— Aim of the exercise —
Beginning with the first line, retype exactly the records below up to and including the line with "plenty of watersports"; pictures do not belong in the copy.

— Data for this task —

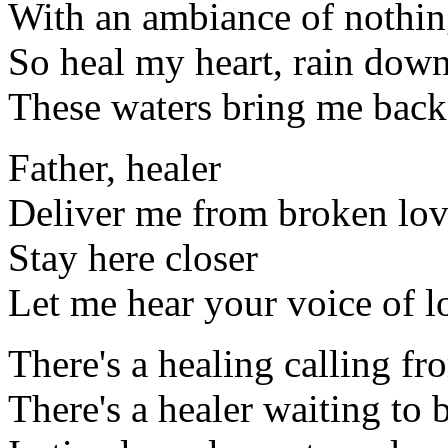
With an ambiance of nothing
So heal my heart, rain dow
These waters bring me back 
Father, healer
Deliver me from broken lo
Stay here closer
Let me hear your voice of l
There's a healing calling f
There's a healer waiting to 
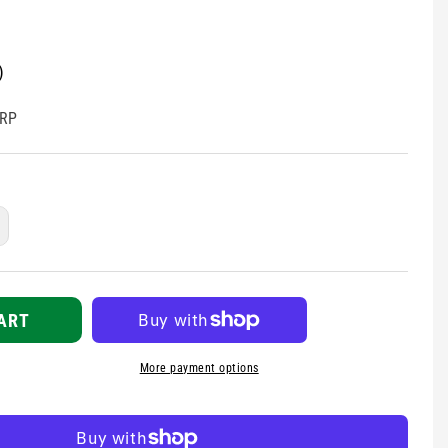
)
RP
ncrease
uantity
r
harps
lean-
ART
p
t
More payment options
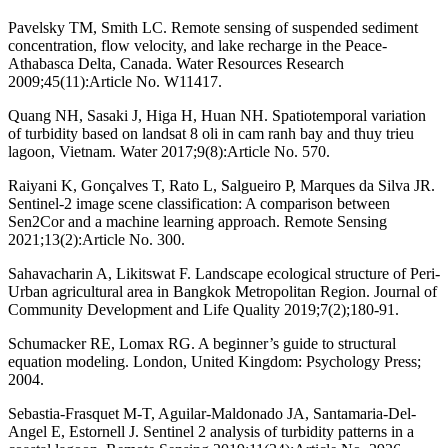
Pavelsky TM, Smith LC. Remote sensing of suspended sediment
concentration, flow velocity, and lake recharge in the Peace‐
Athabasca Delta, Canada. Water Resources Research
2009;45(11):Article No. W11417.
Quang NH, Sasaki J, Higa H, Huan NH. Spatiotemporal variation
of turbidity based on landsat 8 oli in cam ranh bay and thuy trieu
lagoon, Vietnam. Water 2017;9(8):Article No. 570.
Raiyani K, Gonçalves T, Rato L, Salgueiro P, Marques da Silva JR.
Sentinel-2 image scene classification: A comparison between
Sen2Cor and a machine learning approach. Remote Sensing
2021;13(2):Article No. 300.
Sahavacharin A, Likitswat F. Landscape ecological structure of Peri-
Urban agricultural area in Bangkok Metropolitan Region. Journal of
Community Development and Life Quality 2019;7(2);180-91.
Schumacker RE, Lomax RG. A beginner’s guide to structural
equation modeling. London, United Kingdom: Psychology Press;
2004.
Sebastia-Frasquet M-T, Aguilar-Maldonado JA, Santamaria-Del-
Angel E, Estornell J. Sentinel 2 analysis of turbidity patterns in a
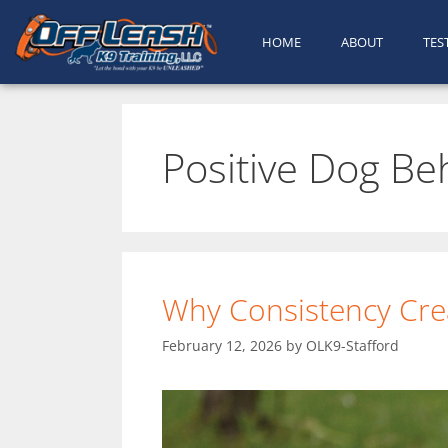
HOME
ABOUT
TES
Positive Dog Be
Why Consistency Crea
February 12, 2026
by
OLK9-Stafford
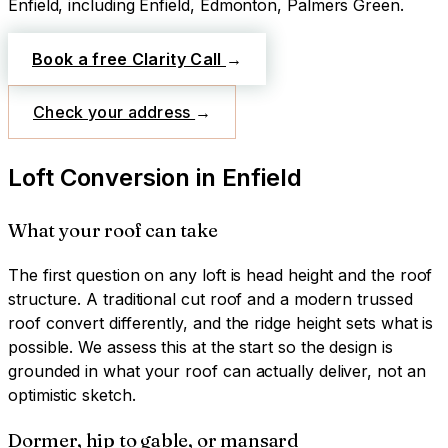
Enfield
, including Enfield, Edmonton, Palmers Green
.
Book a free Clarity Call
→
Check your address
→
Loft Conversion
in
Enfield
What your roof can take
The first question on any loft is head height and the roof
structure. A traditional cut roof and a modern trussed
roof convert differently, and the ridge height sets what is
possible. We assess this at the start so the design is
grounded in what your roof can actually deliver, not an
optimistic sketch.
Dormer, hip to gable, or mansard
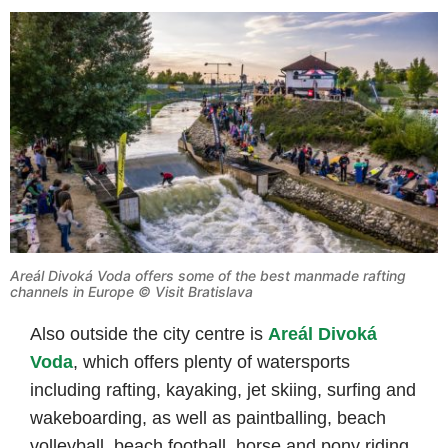
Areál Divoká Voda offers some of the best manmade rafting
channels in Europe © Visit Bratislava
Also outside the city centre is
Areál Divoká
Voda
, which offers plenty of watersports
including rafting, kayaking, jet skiing, surfing and
wakeboarding, as well as paintballing, beach
volleyball, beach football, horse and pony riding.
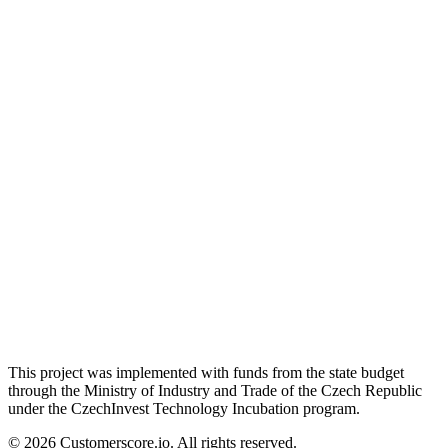
This project was implemented with funds from the state budget
through the Ministry of Industry and Trade of the Czech Republic
under the CzechInvest Technology Incubation program.
©
2026
Customerscore.io. All rights reserved.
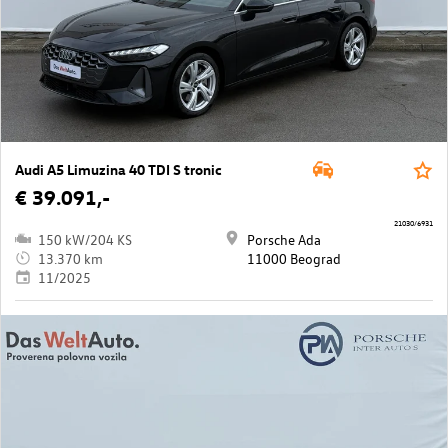
Audi A5 Limuzina 40 TDI S tronic
€ 39.091,-
21030/6931
150 kW/204 KS
Porsche Ada
13.370 km
11000 Beograd
11/2025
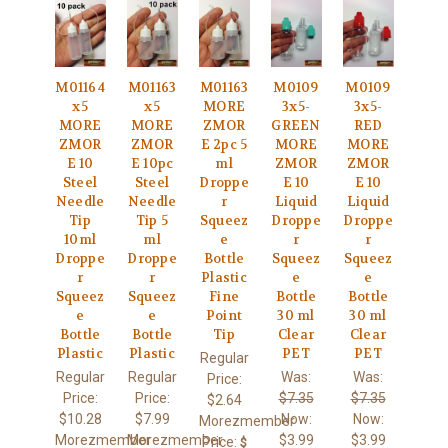
M01164
M01163
M01163
M0109
M0109
x5
x5
MORE
3x5-
3x5-
MORE
MORE
ZMOR
GREEN
RED
ZMOR
ZMOR
E 2pc 5
MORE
MORE
E 10
E 10pc
ml
ZMOR
ZMOR
Steel
Steel
Droppe
E 10
E 10
Needle
Needle
r
Liquid
Liquid
Tip
Tip 5
Squeez
Droppe
Droppe
10ml
ml
e
r
r
Droppe
Droppe
Bottle
Squeez
Squeez
r
r
Plastic
e
e
Squeez
Squeez
Fine
Bottle
Bottle
e
e
Point
30 ml
30 ml
Bottle
Bottle
Tip
Clear
Clear
Plastic
Plastic
PET
PET
Regular
Regular
Regular
Was:
Was:
Price:
Price:
Price:
$7.35
$7.35
$2.64
$10.28
$7.99
Now:
Now:
Morezmember
Morezmember
Morezmember
$3.99
$3.99
Price:
$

— The answer —
With an ambiance of nothing
So heal my heart, rain dow
These waters bring me back 
Father, healer
Deliver me from broken lo
Stay here closer
Let me hear your voice of l
There's a healing calling f
There's a healer waiting to 
)
RP
ncrease
uantity
r
harps
lean-
ART
p
t
More payment options
Pavelsky TM, Smith LC. Remote sensing of suspended sediment
concentration, flow velocity, and lake recharge in the Peace‐
Athabasca Delta, Canada. Water Resources Research
2009;45(11):Article No. W11417.
Quang NH, Sasaki J, Higa H, Huan NH. Spatiotemporal variation
of turbidity based on landsat 8 oli in cam ranh bay and thuy trieu
lagoon, Vietnam. Water 2017;9(8):Article No. 570.
Raiyani K, Gonçalves T, Rato L, Salgueiro P, Marques da Silva JR.
Sentinel-2 image scene classification: A comparison between
Sen2Cor and a machine learning approach. Remote Sensing
2021;13(2):Article No. 300.
Sahavacharin A, Likitswat F. Landscape ecological structure of Peri-
Urban agricultural area in Bangkok Metropolitan Region. Journal of
Community Development and Life Quality 2019;7(2);180-91.
Schumacker RE, Lomax RG. A beginner’s guide to structural
equation modeling. London, United Kingdom: Psychology Press;
2004.
Sebastia-Frasquet M-T, Aguilar-Maldonado JA, Santamaria-Del-
Angel E, Estornell J. Sentinel 2 analysis of turbidity patterns in a
HOME
ABOUT
TES
Positive Dog Be
Why Consistency Crea
February 12, 2026
by
OLK9-Stafford
Enfield
, including Enfield, Edmonton, Palmers Green
.
Book a free Clarity Call
→
Check your address
→
Loft Conversion
in
Enfield
What your roof can take
The first question on any loft is head height and the roof
structure. A traditional cut roof and a modern trussed
roof convert differently, and the ridge height sets what is
possible. We assess this at the start so the design is
grounded in what your roof can actually deliver, not an
optimistic sketch.
Dormer, hip to gable, or mansard
Areál Divoká Voda offers some of the best manmade rafting
channels in Europe © Visit Bratislava
Also outside the city centre is
Areál Divoká
Voda
, which offers plenty of watersports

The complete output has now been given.